SOURCE MATERIAL below:

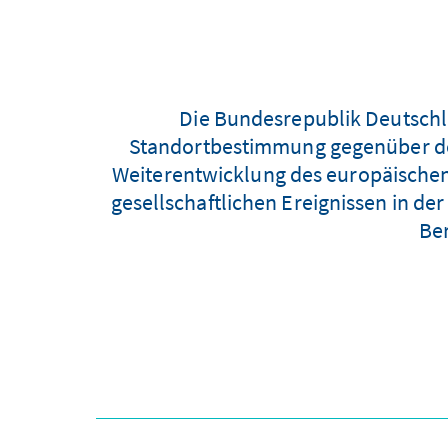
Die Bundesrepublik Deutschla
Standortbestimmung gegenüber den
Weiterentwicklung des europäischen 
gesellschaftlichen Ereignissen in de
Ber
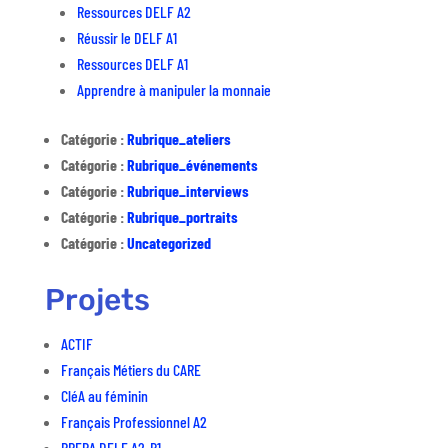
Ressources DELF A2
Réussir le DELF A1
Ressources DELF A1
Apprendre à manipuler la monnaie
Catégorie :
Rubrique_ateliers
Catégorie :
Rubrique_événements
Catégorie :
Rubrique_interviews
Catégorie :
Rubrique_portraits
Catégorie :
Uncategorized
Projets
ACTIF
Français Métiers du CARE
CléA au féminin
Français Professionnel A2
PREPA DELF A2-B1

End of SOURCE MATERIAL.
SOURCE MATERIAL below:

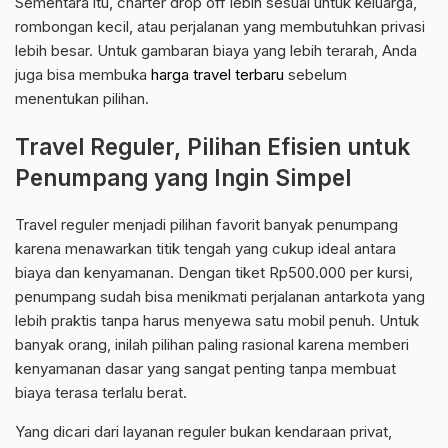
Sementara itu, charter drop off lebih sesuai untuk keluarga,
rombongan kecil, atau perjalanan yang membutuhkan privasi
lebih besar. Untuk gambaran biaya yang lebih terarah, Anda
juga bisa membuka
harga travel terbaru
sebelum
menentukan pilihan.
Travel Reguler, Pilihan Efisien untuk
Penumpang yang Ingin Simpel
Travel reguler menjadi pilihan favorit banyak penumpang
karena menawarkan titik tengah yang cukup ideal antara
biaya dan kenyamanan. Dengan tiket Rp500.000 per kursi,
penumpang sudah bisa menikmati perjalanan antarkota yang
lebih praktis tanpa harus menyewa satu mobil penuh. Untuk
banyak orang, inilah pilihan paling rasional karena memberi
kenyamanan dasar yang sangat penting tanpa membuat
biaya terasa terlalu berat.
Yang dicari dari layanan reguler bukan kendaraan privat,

End of SOURCE MATERIAL.

* [EXERCISE GOAL] From the records above, write out exactly the lines that begin at the line with "Die Bundesrepublik Deutschla" and end at the line with "PREPA DELF A2-B1". Pictures must not appear in the output.

* [RESULT OF THE TASK]
Die Bundesrepublik Deutschla
Standortbestimmung gegenüber den
Weiterentwicklung des europäischen 
gesellschaftlichen Ereignissen in de
Ber
Ressources DELF A2
Réussir le DELF A1
Ressources DELF A1
Apprendre à manipuler la monnaie
Catégorie :
Rubrique_ateliers
Catégorie :
Rubrique_événements
Catégorie :
Rubrique_interviews
Catégorie :
Rubrique_portraits
Catégorie :
Uncategorized
Projets
ACTIF
Français Métiers du CARE
CléA au féminin
Français Professionnel A2
PREPA DELF A2-B1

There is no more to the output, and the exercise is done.